Transcribe this listing exactly; omit the pictures.

*** RECORD EXTRACTS ***

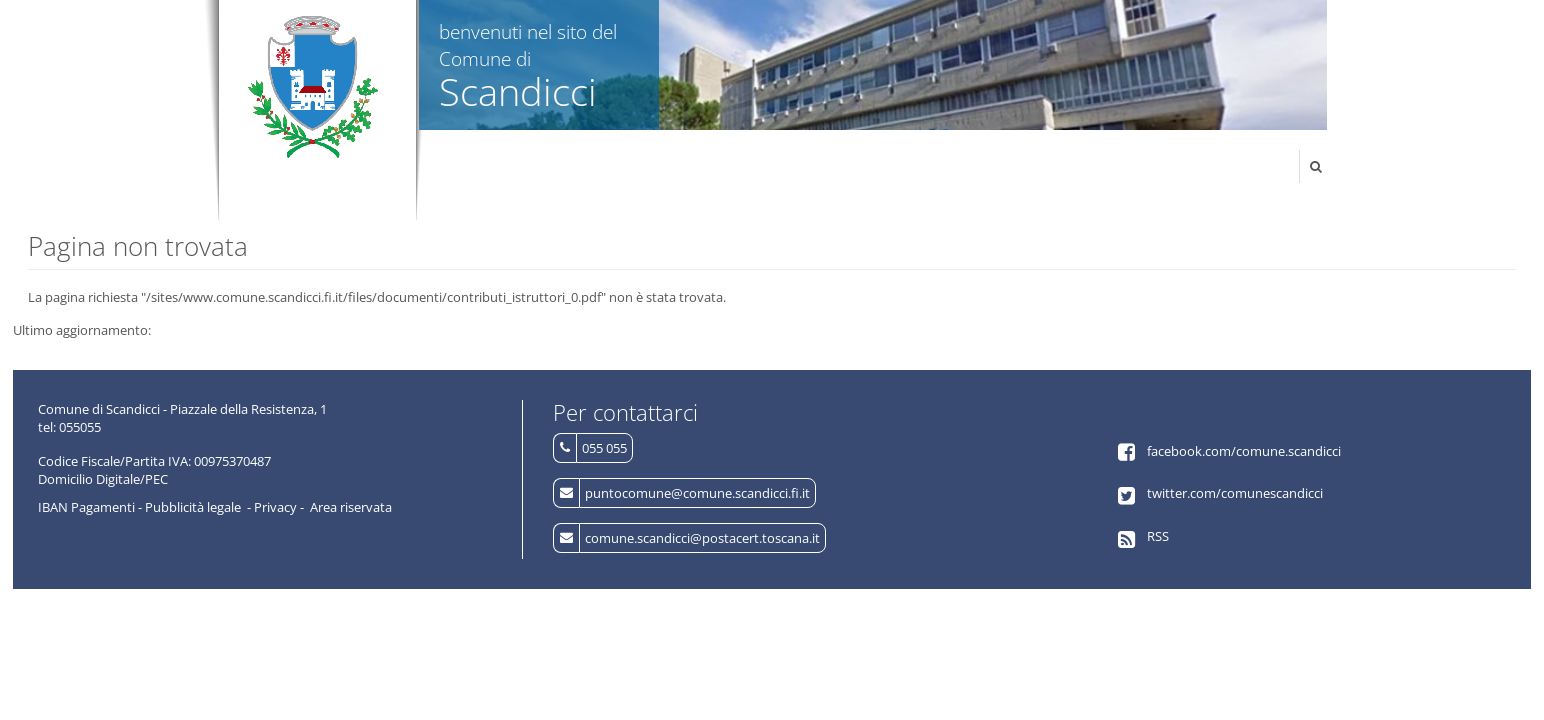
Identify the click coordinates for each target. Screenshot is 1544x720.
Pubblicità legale (193, 507)
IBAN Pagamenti (86, 507)
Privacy (275, 507)
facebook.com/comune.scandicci (1244, 451)
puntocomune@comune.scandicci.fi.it (697, 493)
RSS (1158, 536)
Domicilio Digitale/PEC (103, 479)
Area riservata (351, 507)
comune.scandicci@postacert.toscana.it (702, 538)
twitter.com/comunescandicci (1235, 493)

***

■ SOLUTION TO THE EXERCISE ■
Identify the click coordinates for each target. Screenshot is 1544x720.
Pubblicità legale (193, 507)
IBAN Pagamenti (86, 507)
Privacy (275, 507)
facebook.com/comune.scandicci (1244, 451)
puntocomune@comune.scandicci.fi.it (697, 493)
RSS (1158, 536)
Domicilio Digitale/PEC (103, 479)
Area riservata (351, 507)
comune.scandicci@postacert.toscana.it (702, 538)
twitter.com/comunescandicci (1235, 493)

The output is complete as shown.